Анна Александровна Скоропадская. Античные и христианские традиции в изображении сада в романе Б.Пастернака "Доктор Живаго".

                4. Оправдание Иуды

     Булгаковский роман трагичен: трагична, прежде всего, судьба тех его героев, кто испытывает чувство любви. Любовь, исходящая из высшего начала, отмечающая человека печатью божественной благодати и открытости («Бог есть Любовь»), наталкивается  на противоположные ей чувства. На эгоизм и своекорыстие,  коренящиеся в замкнутой в себе самости. Человеческая природа - поле столкновения этих двух противоречащих друг другу тенденций-интенций (любое чувство представляет собой некую направленность, обладающую собственной динамикой).  В результате, под влиянием такого столкновения, любовь смешивается с чувствами, противоположными её сущности, и эта последняя деформируется и извращается.
     Такого рода деформации и извращения любви – ведущая тема в  творчестве Ф.М. Достоевского. В свою очередь, опираясь на творчество великого писателя,  о трагической противоречивости, расколотости любви, много размышлял философ Н.А.Бердяев, философ, входивший в круг чтения Михаила Афанасьевича. Что же касается самого Достоевского, то о его влиянии на  булгаковский роман, и прежде всего, на образ Иеуша (романа «Идиот»)  не раз указывалось исследователями романа. Однако у Булгакова «достоевщина» выходит за пределы только образа Иеуша. Так или иначе, но её влияние прослеживается в образах всех тех героев романа, кто любит, но чисто по-человечески «срывается» с высот истинной любви. И  только в образе  Иешуа («к доброму человеку») любовь достигает высоты своей сущности и потому лишена какой-либо раздовенности и противоречивости. Это совершенно бескорыстная любовь, та самая, которая «не ищет своего»*.  Однако, как и в романе «Идиот»*, это не избавляет её от трагичности. Напротив, в мире людей она неизбежно являет собой высшую степень трагичности. Образ Иешуа у Булгакова может служить прямой иллюстрацией к широко известному афоризму Ф.Ницше о Христе: «Чем шире ты открываешь объятия, тем легче тебя распять» .

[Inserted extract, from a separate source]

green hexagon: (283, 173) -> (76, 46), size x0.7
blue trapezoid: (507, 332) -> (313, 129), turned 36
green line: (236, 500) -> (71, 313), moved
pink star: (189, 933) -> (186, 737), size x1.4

       Но булгаковский Иешуа  –  не только жертва своей любви к людям. Он ещё и жертва чужой любви. Ведь это именно любовь Иуды к Низе запускает роковую цепь событий, итогом которых становится гибель Иешуа.  А любовь Пилата к Иешуа оказывается недостаточно сильной, чтобы преодолеть страх (настоящая «любовь побеждает страх») и соответственно прервать эту роковую цепь.      

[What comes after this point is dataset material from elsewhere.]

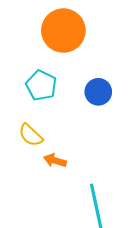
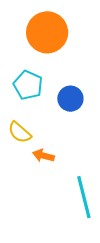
blue circle: (98, 92) -> (70, 99), moved

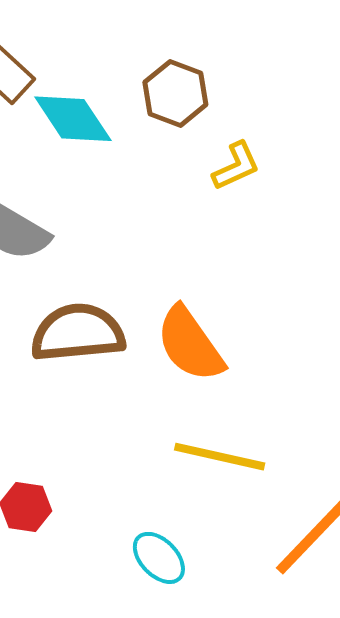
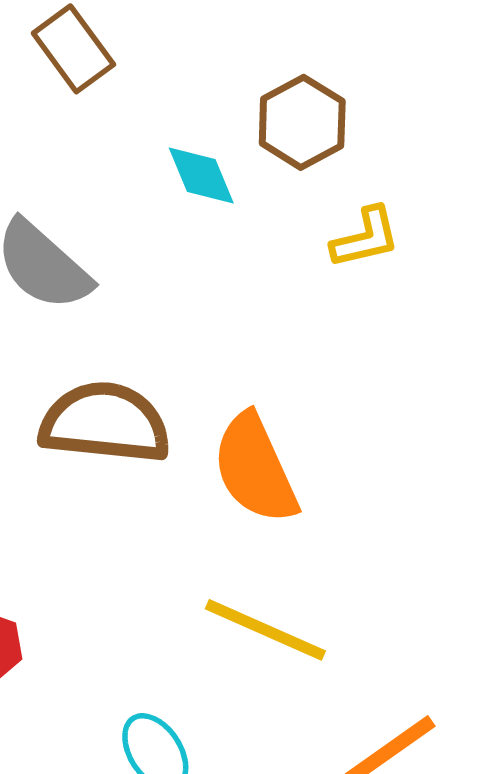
cyan diamond: (73, 119) -> (201, 175), moved, size x0.7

      Мы не можем знать, как сложилась бы дальнейшая история духовно-личностного развития Иуды, если бы он не был убит. Но зато точно знаем,  что он остался совершенно глухим, невосприимчивым к речам Иешуа. Да он, скорее всего, едва лсшыл и уж точно не вдумывался в то, что говорил этот странный человек, которого он пригласил к себе в дом. Все помыслы Иуды были сосредоточены только на одном  – во что бы то ни стало добыть деньги, чтобы заполучить Низу. Он просто делал то, что ему было велено : спрятал у себя дома свидетелей обвинения, зажигает светильники*, добился от Иешуа высказывания на политическую тему.***
       Иуда погиб от любви. Причём, тоже не только от свей собственной, наивной и доверчивой любви к предавшей его Низе, но и от любви другого человека – в данном случае Пилата. Не испытывай Пилат любви к Иешуа, не мучила бы его совесть, не попытался бы он заглушить её голос убийством Иуды.

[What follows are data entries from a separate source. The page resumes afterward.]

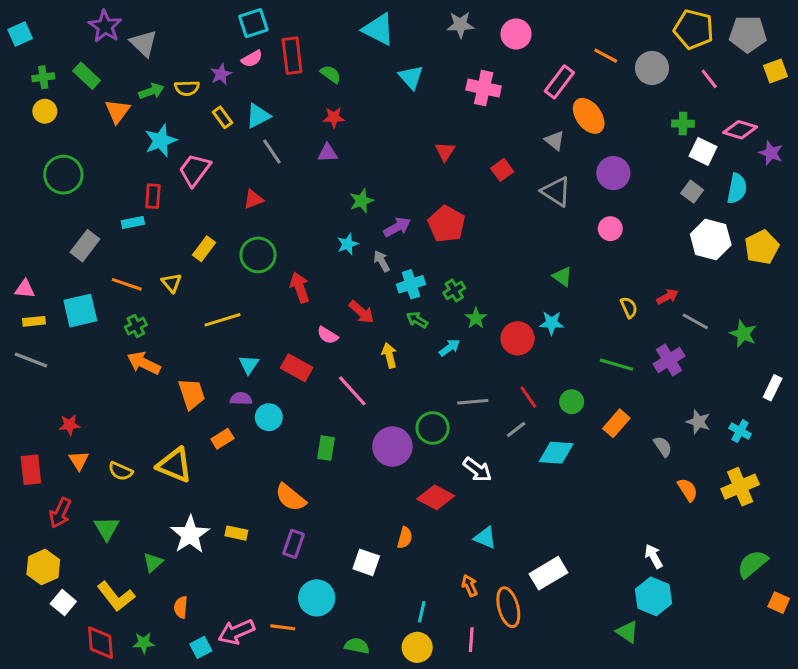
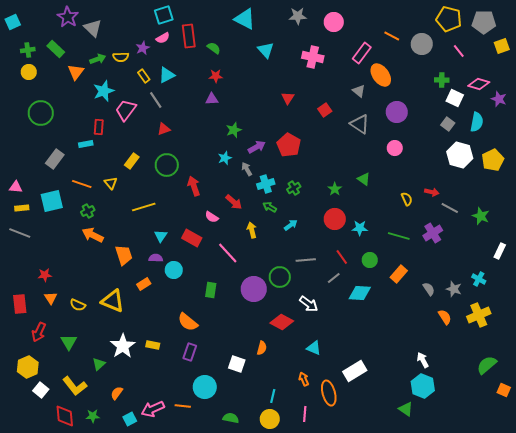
gray line: (272, 151) -> (156, 100), moved
red arrow: (667, 297) -> (432, 192), turned 40
green star: (476, 318) -> (335, 189), moved
cyan star: (552, 323) -> (360, 228), moved
gray star: (698, 422) -> (454, 289), moved
orange semicircle: (181, 607) -> (117, 393), turned 32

    Значит, любовь  служит  причиной, как преступления, так и наказания Иуды. Наказания, хотя и осуществлённого, по сути, руками Пилата, но на самом деле исходящего от высших космических сил - сил справедливости. Неслучайно, перед тем как попасть в Гефсиманское имение, на выходе из Иершалаима Иуда видит на небе два «гигантских пятисвечия» звёзд.  То есть два гигантских небесных светильника, которые явно «запараллелены» Булгаковым с теми двумя светильниками, которые зажёг Иуда во время беседы с Га-Ноцри
    Но любовью же Иуда и оправдан****. Хотя бы отчасти. Вот почему  убитый Иуда, в свете прощения и милосердия (одна из граней лунного света у Булгакова), обретает какие-то даже возвышенные черты. Иуду не осуждает Иешуа:  несмотря на то, что Пилат открывает ему глаза на роль Иуды в его аресте, он продолжает видеть в нём «доброго человека». Да и автор романа о Пилате,  Мастер, тоже не столько осуждает Иуду, сколько жалеет его.  И здесь, конечно, уже имеем место иная параллель  - между  свечами, зажжёнными Иудой у себя дома, и венчальными свечами, которые обнаруживает Бездомный, ворвавшись в квартиру в остоженском переулке, и которые символизируют Мастера и Маргариту...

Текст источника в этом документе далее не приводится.